Mom’s (dealing with kids), or bosses (dealing with employees) have authority and hold sway. But co-workers? Generally not–unless it’s the ultimate sway involved in “telling on” someone (to the boss who holds sway) for not keeping his word.
And still, no one likes to be a tattle-tale (talk about the ultimate in not-niceness!).
So how do you suggest colleagues with no real authority deal with creating accountability–especially with other team members who aren’t intrinsically motivated?
Hanna Cooper says
Anastacia, thanks for commenting and great question!
I see this dynamic a lot in teams of all sizes, from two to 22: we do expect and wait for the hammer, “mom” or the authority to hold sway.
But I think the healthiest teams are ones that own their interdependence and find ways to be accountable to each other.
Problems need to be solved at the level at which they were created: co-workers need to try to work it out first before going to the boss; kids have to try too before running to Mom.
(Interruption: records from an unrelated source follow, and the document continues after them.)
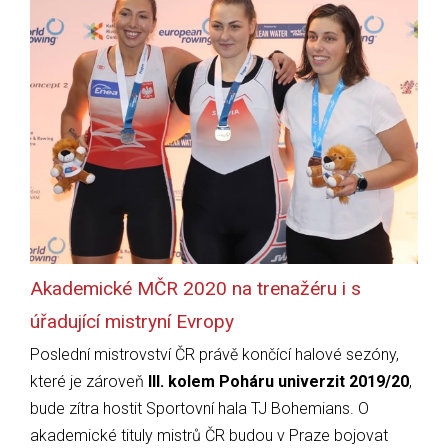
Akademické MČR 2020 na trenažéru i s
úřadující mistryní Evropy
Poslední mistrovství ČR právě končící halové sezóny,
které je zároveň
III. kolem Poháru univerzit 2019/20
,
bude zítra hostit Sportovní hala TJ Bohemians. O
akademické tituly mistrů ČR budou v Praze bojovat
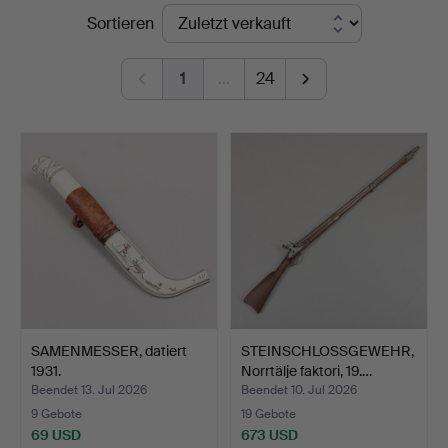
Endpreise
Sortieren
Auktionskammare
1
…
24
SAMENMESSER, datiert
STEINSCHLOSSGEWEHR,
1931.
Norrtälje faktori, 19.…
Beendet 13. Jul 2026
Beendet 10. Jul 2026
9 Gebote
19 Gebote
69 USD
673 USD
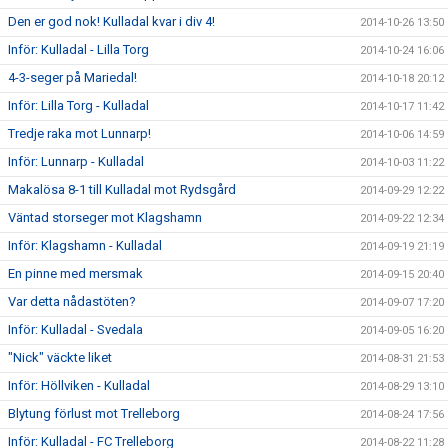
Den er god nok! Kulladal kvar i div 4!
2014-10-26 13:50
Inför: Kulladal - Lilla Torg
2014-10-24 16:06
4-3-seger på Mariedal!
2014-10-18 20:12
Inför: Lilla Torg - Kulladal
2014-10-17 11:42
Tredje raka mot Lunnarp!
2014-10-06 14:59
Inför: Lunnarp - Kulladal
2014-10-03 11:22
Makalösa 8-1 till Kulladal mot Rydsgård
2014-09-29 12:22
Väntad storseger mot Klagshamn
2014-09-22 12:34
Inför: Klagshamn - Kulladal
2014-09-19 21:19
En pinne med mersmak
2014-09-15 20:40
Var detta nådastöten?
2014-09-07 17:20
Inför: Kulladal - Svedala
2014-09-05 16:20
"Nick" väckte liket
2014-08-31 21:53
Inför: Höllviken - Kulladal
2014-08-29 13:10
Blytung förlust mot Trelleborg
2014-08-24 17:56
Inför: Kulladal - FC Trelleborg
2014-08-22 11:28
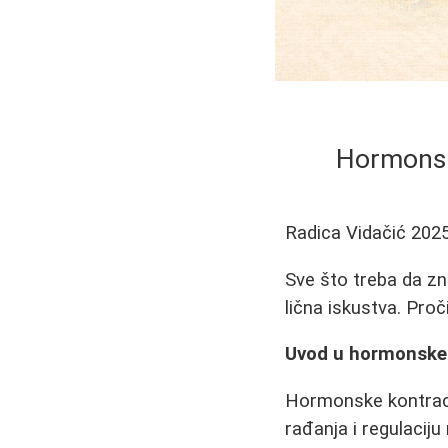
Hormonske
Radica Vidačić
2025
Sve što treba da zn
lična iskustva. Proč
Uvod u hormonske 
Hormonske kontrace
rađanja i regulacij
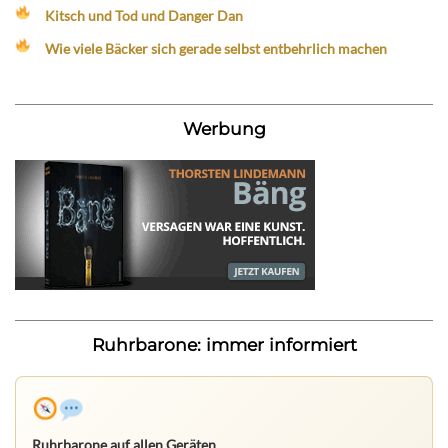
Kitsch und Tod und Danger Dan
Wie viele Bäcker sich gerade selbst entbehrlich machen
Werbung
Ruhrbarone: immer informiert
Ruhrbarone auf allen Geräten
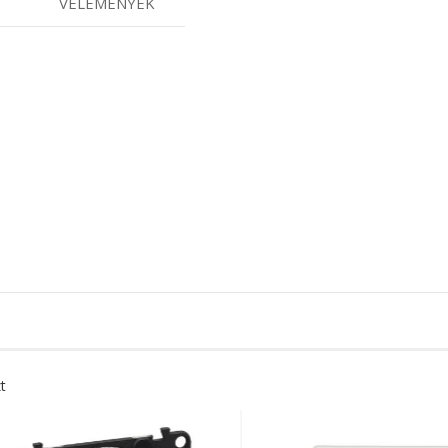
VÉLEMÉNYEK
t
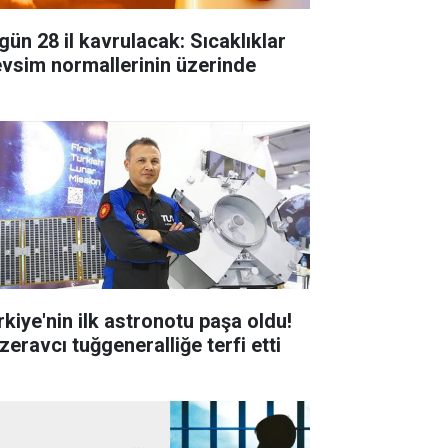
gün 28 il kavrulacak: Sıcaklıklar
vsim normallerinin üzerinde
rkiye'nin ilk astronotu paşa oldu!
zeravcı tuğgeneralliğe terfi etti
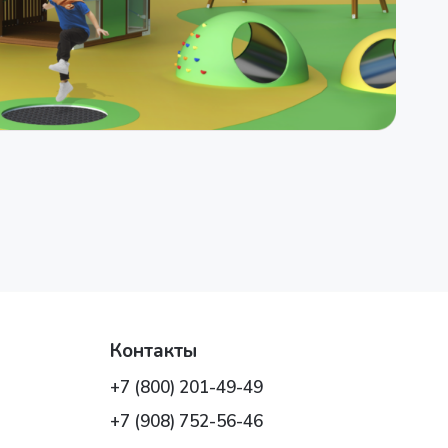
Контакты
+7 (800) 201-49-49
+7 (908) 752-56-46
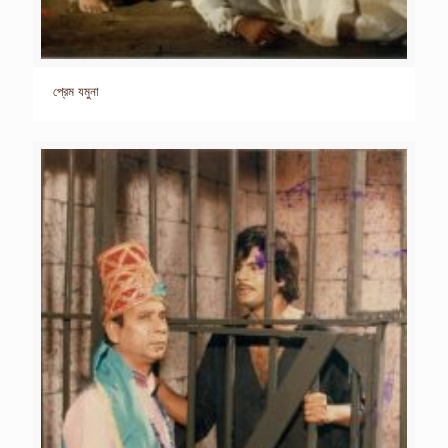
প্রেম যমুনা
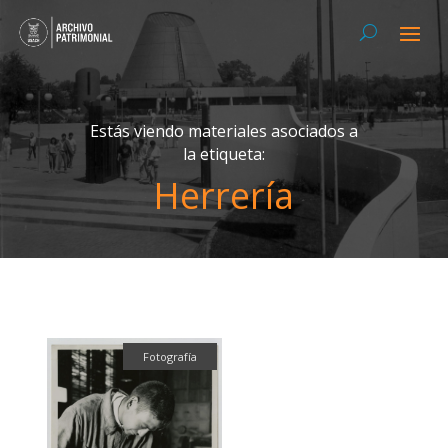
Estás viendo materiales asociados a
la etiqueta:
Herrería
Fotografía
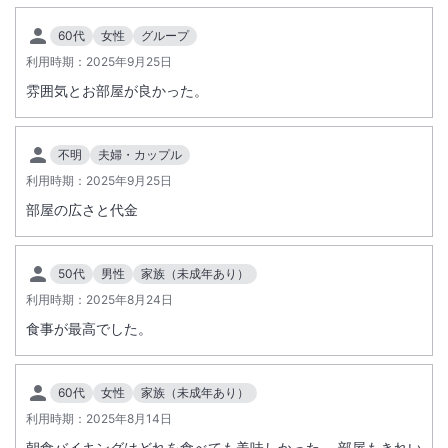
60代
女性
グループ
利用時期：
2025年9月25日
雰囲気とお部屋が良かった。
不明
夫婦・カップル
利用時期：
2025年9月25日
部屋の広さと代金
50代
男性
家族（未成年あり）
利用時期：
2025年8月24日
食事が最高でした。
60代
女性
家族（未成年あり）
利用時期：
2025年8月14日
朝食バイキングはどれを食べても美味しかった。 部屋もきれい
It’s exhausting and a poor use of time for the boss (or Mom) otherwise. So, managers and parents have to hold that line as well.
It takes time and energy to invest in the relationship and the ever evolving process of designing and redesigning how we work together – which is why many of us don’t bother.
But it’s a skill that can be developed . My experience is that if we invest in these conversations up front, and are also willing to talk with each other first (before going upstairs to the authority figures) about our disappointments, we can get more done, quicker, with less drama.
I’m so grateful for your comment and your question! Let me know what you think!
Anastacia Brice says
Sorry for my delayed response! Out here in sabbatical land, time moves differently! 😉
Thank you for sharing more of what you’ve seen. I agree about it being something that can be learned, *and* just haven’t seen too many teams comprised of people with sufficient emotional and relational maturity to have this work well. That’s one reason I think all organizations should have internal coaches (probably not employed by the organizations so they don’t feel at all conflicted at any point and can offer their best to all the people who come to them for support), who hold no sway, *and* are the helpers when problems arise in whatever way(s) they do. Having and impartial person who is committed to enhancing a healthy culture, and standing for that as well as the company’s vision for their workplace and work environment would go a long way to supporting the brilliance you shared.
Back to you… 😀
Have a love-filled Thanksgiving, Hanna!
Hanna Cooper says
I’d agree, A, that having the emotional and relationship intelligence to do so is critical… and often we have to start where we are. And, what you describe in terms of working with teams & individuals is exactly what I do, so of course I am biased that that is awesome and the way to go!
Thanks for chiming in with your experiences – and hope that both your Thanksgiving and sabbatical are going great! (You can see that I am delayed even without one!)
Great to be in dialog with you!
Hanna, thanks for re-publishing this. I missed it the first time, and now it’s very timely. I will try the three steps this week !
Hanna Cooper says
Thanks, Steph -and let me know how it goes!